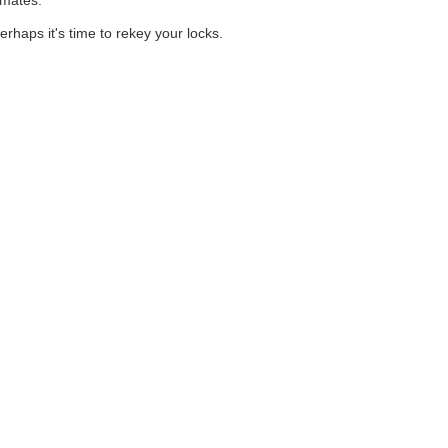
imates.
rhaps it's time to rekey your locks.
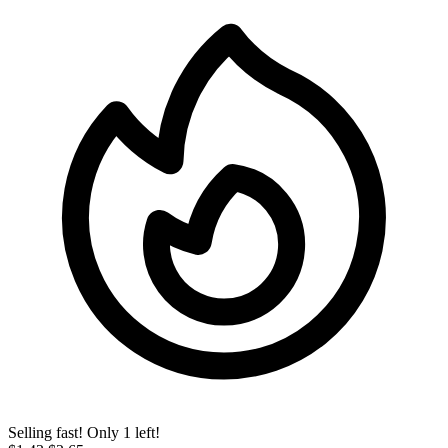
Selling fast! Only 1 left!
* * *
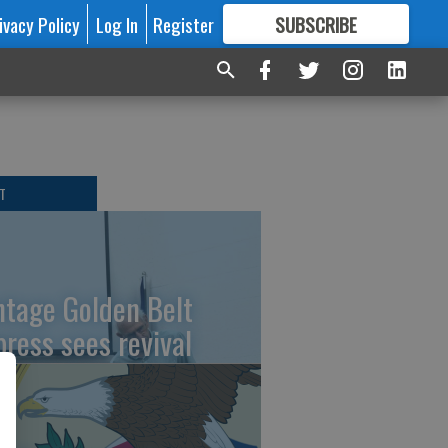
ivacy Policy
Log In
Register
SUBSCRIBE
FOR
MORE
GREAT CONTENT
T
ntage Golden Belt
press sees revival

Requirement: Among the records above, only the lines between the line holding "GREAT CONTENT" and the line holding "press sees revival", inclusive, are to be output, exactly as written.

Written response:
GREAT CONTENT
T
ntage Golden Belt
press sees revival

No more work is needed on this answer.